Quince, almond cream and pistachios galette
I still have some quinces that my parents gave me … When I told you that they gave me a big amount, it was not a joke! Although it is true that, in these days, I am cooking the last. This quince, almond cream and pistachios galette has been an awesome choice.
This recipe is one of those that you do not expect, nor do you have in mind to do, but it comes to you suddenly. A few days ago I was watching Instagram and I saw a wonderful galette that Monika “thereshecooks“was doing (I’m sure many of you already know her). She makes some beautiful photos and is a great artisan baker.
I fell in love ipso facto. And I thought – What good use I will give to the few quinces I have left. I kept the idea and presentation from Monika to make my recipe.
The galette dough is from another recipe that I have already used in the blog, in this plums, figs and lavender galette. I changed the kind of sugar and omitted the lemon zest. For the filling I decided to make an almond cream instead of a sour cherry butter, which is similar to a cherry jam with spices, which Monika uses. I saw a good combination with the quince, besides, the cold temperature still accompanies for this type of filling.

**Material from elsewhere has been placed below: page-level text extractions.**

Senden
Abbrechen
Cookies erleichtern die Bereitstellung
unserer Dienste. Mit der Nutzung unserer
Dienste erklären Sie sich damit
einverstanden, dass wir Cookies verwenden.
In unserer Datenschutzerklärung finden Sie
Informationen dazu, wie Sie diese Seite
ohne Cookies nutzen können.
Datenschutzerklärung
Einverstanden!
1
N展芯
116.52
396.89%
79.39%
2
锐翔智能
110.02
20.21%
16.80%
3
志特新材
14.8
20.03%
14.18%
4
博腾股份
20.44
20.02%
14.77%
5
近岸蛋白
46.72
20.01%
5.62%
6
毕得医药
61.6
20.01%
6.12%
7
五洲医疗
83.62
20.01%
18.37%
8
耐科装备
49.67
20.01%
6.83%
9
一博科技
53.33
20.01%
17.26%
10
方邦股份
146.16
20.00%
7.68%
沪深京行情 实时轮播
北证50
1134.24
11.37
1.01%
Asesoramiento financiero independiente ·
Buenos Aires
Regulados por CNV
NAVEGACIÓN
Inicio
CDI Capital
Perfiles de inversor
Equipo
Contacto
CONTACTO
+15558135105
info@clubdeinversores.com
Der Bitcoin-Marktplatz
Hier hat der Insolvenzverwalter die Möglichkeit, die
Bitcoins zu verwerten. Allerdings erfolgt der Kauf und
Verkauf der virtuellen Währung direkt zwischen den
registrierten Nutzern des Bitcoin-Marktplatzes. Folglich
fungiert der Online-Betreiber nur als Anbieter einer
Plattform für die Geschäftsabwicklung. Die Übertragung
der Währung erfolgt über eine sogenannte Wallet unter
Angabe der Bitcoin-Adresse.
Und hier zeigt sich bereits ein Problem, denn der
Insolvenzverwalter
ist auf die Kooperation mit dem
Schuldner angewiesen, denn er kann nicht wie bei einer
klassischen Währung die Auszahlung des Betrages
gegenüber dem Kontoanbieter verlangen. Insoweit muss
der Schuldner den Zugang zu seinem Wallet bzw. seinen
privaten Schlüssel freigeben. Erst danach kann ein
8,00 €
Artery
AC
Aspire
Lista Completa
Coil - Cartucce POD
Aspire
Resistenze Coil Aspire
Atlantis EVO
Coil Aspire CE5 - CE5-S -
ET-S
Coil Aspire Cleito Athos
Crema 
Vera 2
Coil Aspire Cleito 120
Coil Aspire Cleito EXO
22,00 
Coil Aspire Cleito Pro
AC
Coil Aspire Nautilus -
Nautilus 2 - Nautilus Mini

The quinces, I think, would have been better poached at a low temperature in the oven … But it was too many hours cooking them and I needed the oven for other bakings. That’s why I decided to cook them this way. Even then, the result is really good and quinces have a fantastic texture.
You can omit syrup if you wish. I wanted that the surface had a bit of shine since the way I cooked the quinces, with little sugar, would not create a layer of syrup over them. Finally a few pistachios and enjoy.

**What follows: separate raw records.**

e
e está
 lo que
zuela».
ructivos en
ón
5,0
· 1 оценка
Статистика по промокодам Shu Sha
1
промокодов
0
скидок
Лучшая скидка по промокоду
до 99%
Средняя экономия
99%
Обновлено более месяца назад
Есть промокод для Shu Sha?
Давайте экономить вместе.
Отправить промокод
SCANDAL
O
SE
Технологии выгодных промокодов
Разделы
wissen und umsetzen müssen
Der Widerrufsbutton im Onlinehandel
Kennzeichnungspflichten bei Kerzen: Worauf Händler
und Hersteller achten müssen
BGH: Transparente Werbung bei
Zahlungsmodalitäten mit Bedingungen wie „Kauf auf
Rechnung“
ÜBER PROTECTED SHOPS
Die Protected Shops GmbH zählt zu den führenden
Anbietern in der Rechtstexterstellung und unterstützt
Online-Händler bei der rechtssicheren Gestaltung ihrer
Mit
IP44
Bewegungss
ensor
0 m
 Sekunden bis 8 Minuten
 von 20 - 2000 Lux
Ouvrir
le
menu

QUINCE, ALMOND CREAM AND PISTACHIOS GALETTE
FOR THE DOUGH:
- 6.2 oz (175 g) wheat flour
- 3.5 oz (100 g) unsalted cold butter
- 0.07 oz (2 g) salt
- 1/2 Tbsp dark muscovado sugar
- 1 – 1.8 oz (30-50 g) cool water
FOR THE FRANGIPANE:
- unsalted butter at rom temperature, 3.5 oz (100 g)

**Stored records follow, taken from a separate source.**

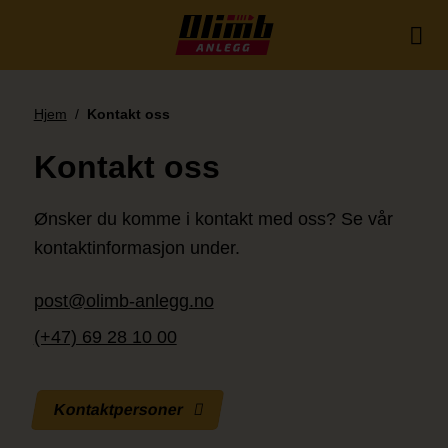
Skip
to
content
Hjem
/
Kontakt oss
Kontakt oss
Ønsker du komme i kontakt med oss? Se vår
kontaktinformasjon under.
post@olimb-anlegg.no
(+47) 69 28 10 00
Kontaktpersoner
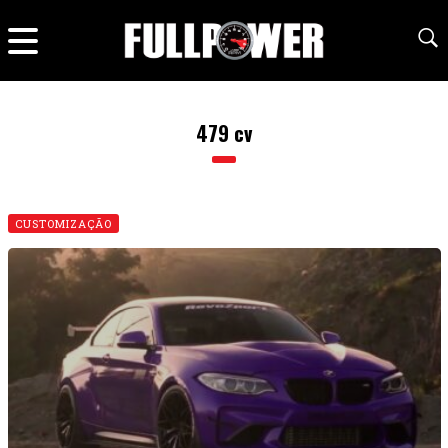
479 cv
CUSTOMIZAÇÃO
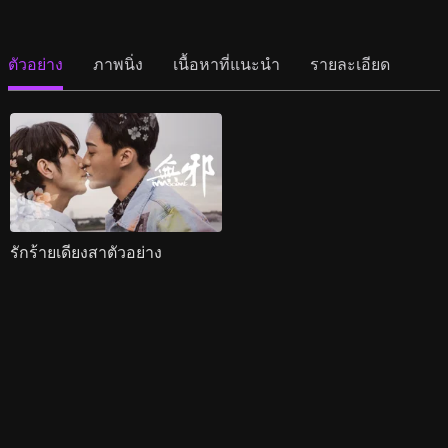
ตัวอย่าง
ภาพนิ่ง
เนื้อหาที่แนะนำ
รายละเอียด
รักร้ายเดียงสาตัวอย่าง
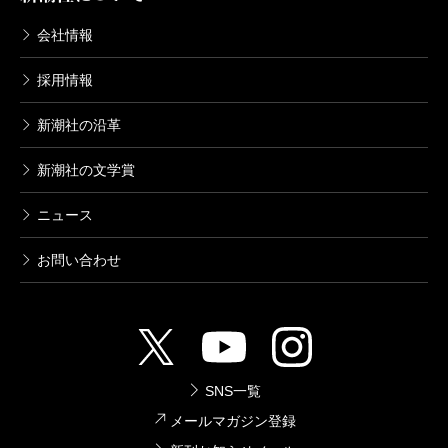
会社情報
採用情報
新潮社の沿革
新潮社の文学賞
ニュース
お問い合わせ
SNS一覧
メールマガジン登録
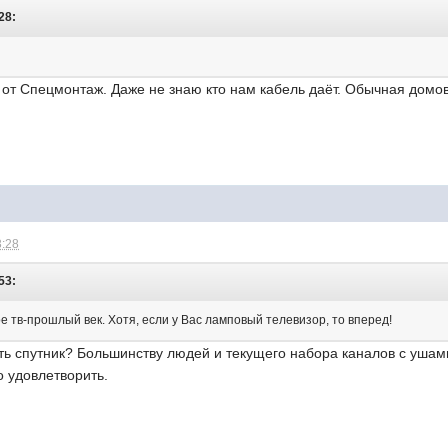
28:
 от Спецмонтаж. Даже не знаю кто нам кабель даёт. Обычная домов
3:28
53:
ое тв-прошлый век. Хотя, если у Вас ламповый телевизор, то вперед!
ть спутник? Большинству людей и текущего набора каналов с ушами
 удовлетворить.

- ground almond,3.5 oz (100 g)
- icing sugar,3.5 oz (100 g)
- 1 large egg
FOR THE QUINCES:
- 2 large or 3 medium quinces
- 28.2 oz (800 l.) water
- 1.8 oz (50 g) hazelnut liquor
- 3.5 oz (100 g) dark muscovado sugar
- 1.25 oz (35 g) honey
- 1/2 fresh lemon juice
- light syrup – 3.5 oz (100 g) water + 1.8 oz (50 g) sugar
- beaten egg to brush + demerara sugar
Make galette dough.
- In a large bowl add flour along with sugar and salt, mix with a silicon scrapper.
- Cut the butter into squares and transfer to the bowl. Rub the mixture with your hands until get a sandy texture.
- Pour cold water little by little, mixing with your hands each time. You must get an homogenous dough, not friable.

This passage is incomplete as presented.